ASSIGNMENT
The entries that follow should be repeated exactly, with no pictures kept.
———
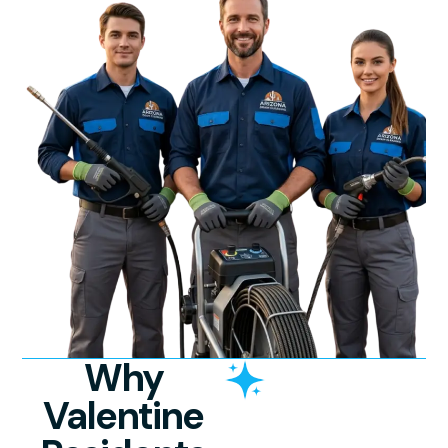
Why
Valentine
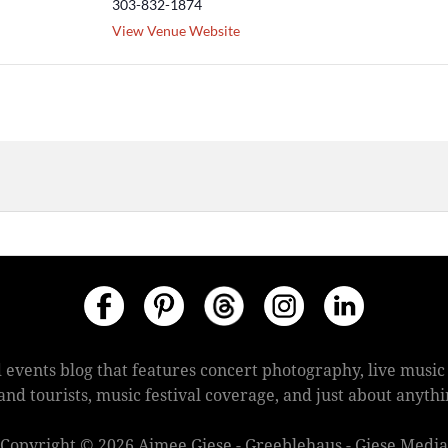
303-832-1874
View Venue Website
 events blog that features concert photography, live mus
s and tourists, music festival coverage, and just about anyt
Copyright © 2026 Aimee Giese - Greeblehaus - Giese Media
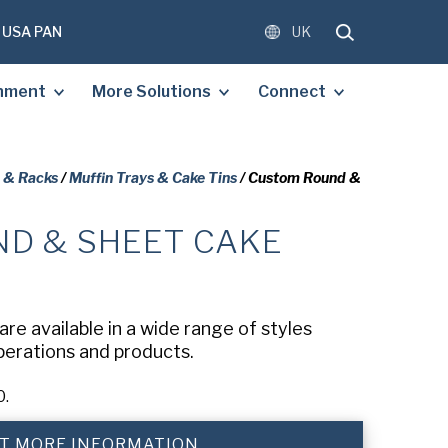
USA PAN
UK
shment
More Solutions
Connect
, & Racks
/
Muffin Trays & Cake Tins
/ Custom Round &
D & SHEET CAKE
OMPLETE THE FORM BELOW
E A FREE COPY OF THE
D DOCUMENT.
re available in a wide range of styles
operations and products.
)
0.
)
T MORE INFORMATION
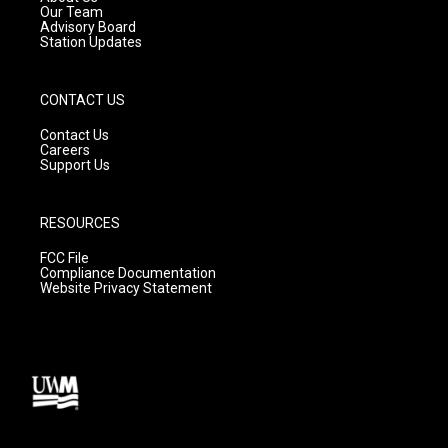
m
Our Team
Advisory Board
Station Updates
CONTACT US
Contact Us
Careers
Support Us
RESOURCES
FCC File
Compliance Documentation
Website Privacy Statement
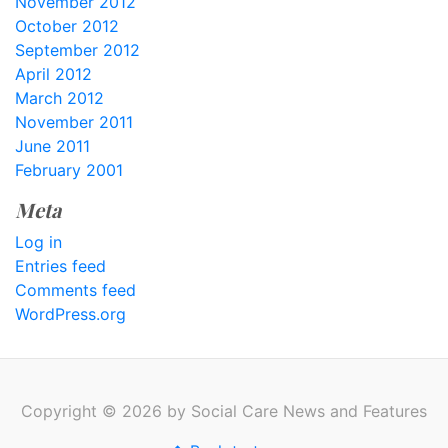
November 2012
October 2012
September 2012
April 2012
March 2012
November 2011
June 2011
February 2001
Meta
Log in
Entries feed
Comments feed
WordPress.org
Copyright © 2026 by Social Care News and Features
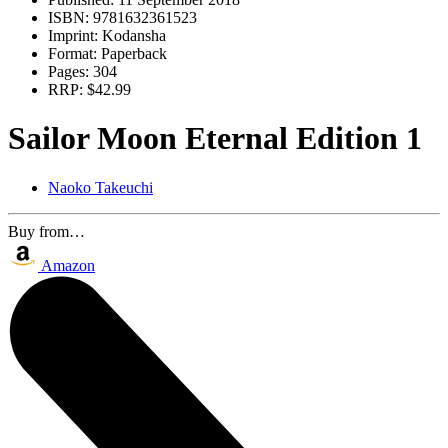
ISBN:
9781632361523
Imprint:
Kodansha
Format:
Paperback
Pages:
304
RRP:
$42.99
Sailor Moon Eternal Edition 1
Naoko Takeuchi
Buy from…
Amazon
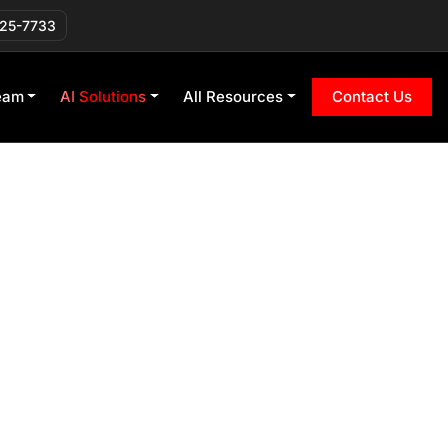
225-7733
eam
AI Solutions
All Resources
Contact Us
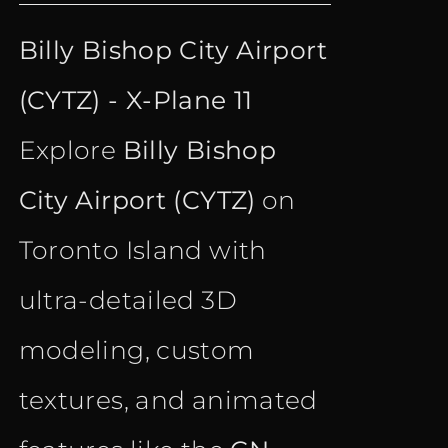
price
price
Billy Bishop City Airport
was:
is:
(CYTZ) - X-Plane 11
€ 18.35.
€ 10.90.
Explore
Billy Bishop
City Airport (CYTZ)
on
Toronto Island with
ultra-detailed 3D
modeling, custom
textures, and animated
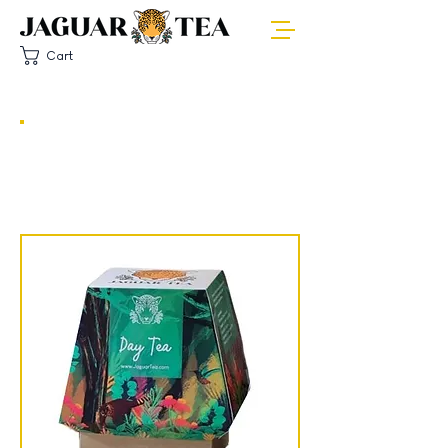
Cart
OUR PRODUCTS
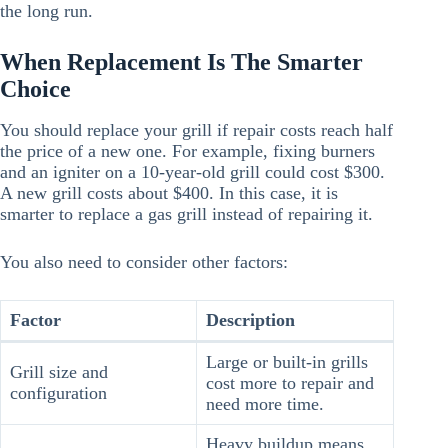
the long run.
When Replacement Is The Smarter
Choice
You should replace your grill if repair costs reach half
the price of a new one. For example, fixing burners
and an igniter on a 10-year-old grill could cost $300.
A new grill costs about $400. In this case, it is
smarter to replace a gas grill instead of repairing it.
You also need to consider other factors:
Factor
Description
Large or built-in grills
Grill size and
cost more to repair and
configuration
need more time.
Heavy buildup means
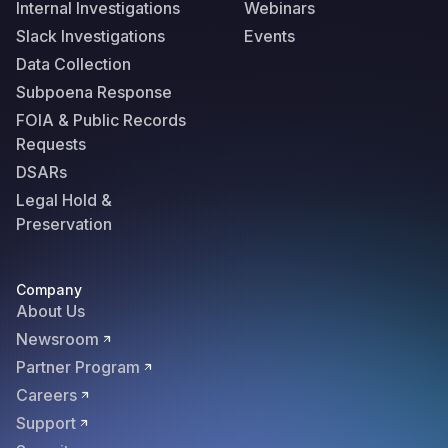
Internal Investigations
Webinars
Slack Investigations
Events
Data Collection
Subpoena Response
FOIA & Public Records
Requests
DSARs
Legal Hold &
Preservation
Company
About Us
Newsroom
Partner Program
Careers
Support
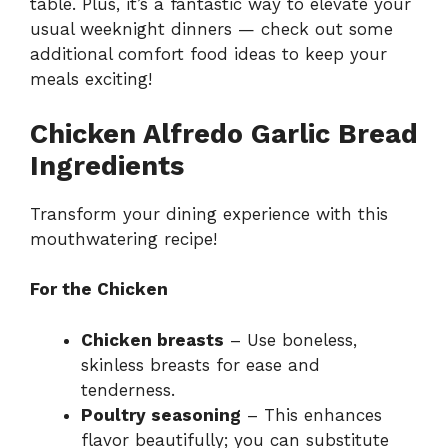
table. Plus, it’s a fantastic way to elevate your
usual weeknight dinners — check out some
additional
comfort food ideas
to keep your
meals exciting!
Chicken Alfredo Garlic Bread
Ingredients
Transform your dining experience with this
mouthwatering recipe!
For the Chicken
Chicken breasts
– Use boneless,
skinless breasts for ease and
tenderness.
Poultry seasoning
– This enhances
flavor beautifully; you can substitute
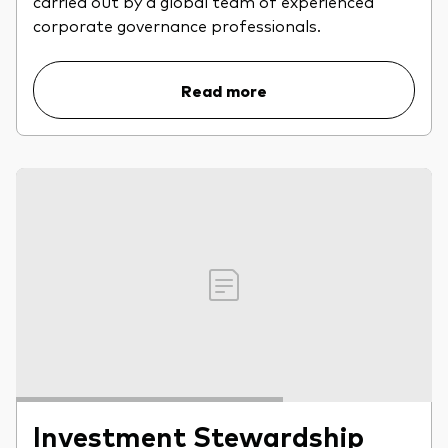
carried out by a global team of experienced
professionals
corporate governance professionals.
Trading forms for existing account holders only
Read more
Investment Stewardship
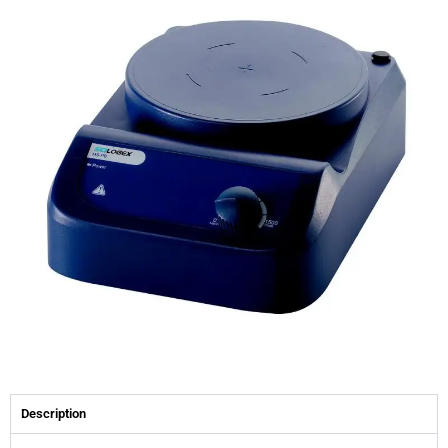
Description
———
RESPONSE AREA
Why
Valentine
303-832-1874
View Venue Website
 events blog that features concert photography, live mus
s and tourists, music festival coverage, and just about anyt
Copyright © 2026 Aimee Giese - Greeblehaus - Giese Media
USA PAN
UK
shment
More Solutions
Connect
, & Racks
/
Muffin Trays & Cake Tins
/ Custom Round &
D & SHEET CAKE
OMPLETE THE FORM BELOW
E A FREE COPY OF THE
D DOCUMENT.
re available in a wide range of styles
operations and products.
)
0.
)
T MORE INFORMATION
m
Our Team
Advisory Board
Station Updates
CONTACT US
Contact Us
Careers
Support Us
RESOURCES
FCC File
Compliance Documentation
Website Privacy Statement
November 2012
October 2012
September 2012
April 2012
March 2012
November 2011
June 2011
February 2001
Meta
Log in
Entries feed
Comments feed
WordPress.org
Copyright © 2026 by Social Care News and Features
ISBN:
9781632361523
Imprint:
Kodansha
Format:
Paperback
Pages:
304
RRP:
$42.99
Sailor Moon Eternal Edition 1
Naoko Takeuchi
Buy from…
Amazon
225-7733
eam
AI Solutions
All Resources
Contact Us
price
price
Billy Bishop City Airport
was:
is:
(CYTZ) - X-Plane 11
€ 18.35.
€ 10.90.
Explore
Billy Bishop
City Airport (CYTZ)
on
Toronto Island with
ultra-detailed 3D
modeling, custom
textures, and animated
Cart
OUR PRODUCTS
the long run.
When Replacement Is The Smarter
Choice
You should replace your grill if repair costs reach half
the price of a new one. For example, fixing burners
and an igniter on a 10-year-old grill could cost $300.
A new grill costs about $400. In this case, it is
smarter to replace a gas grill instead of repairing it.
You also need to consider other factors:
Factor
Description
Large or built-in grills
Grill size and
cost more to repair and
configuration
need more time.
Heavy buildup means
Internal Investigations
Webinars
Slack Investigations
Events
Data Collection
Subpoena Response
FOIA & Public Records
Requests
DSARs
Legal Hold &
Preservation
Company
About Us
Newsroom
Partner Program
Careers
Support
table. Plus, it’s a fantastic way to elevate your
usual weeknight dinners — check out some
additional
comfort food ideas
to keep your
meals exciting!
Chicken Alfredo Garlic Bread
Ingredients
Transform your dining experience with this
mouthwatering recipe!
For the Chicken
Chicken breasts
– Use boneless,
skinless breasts for ease and
tenderness.
Poultry seasoning
– This enhances
flavor beautifully; you can substitute
carried out by a global team of experienced
professionals
corporate governance professionals.
Trading forms for existing account holders only
Read more
Investment Stewardship
Description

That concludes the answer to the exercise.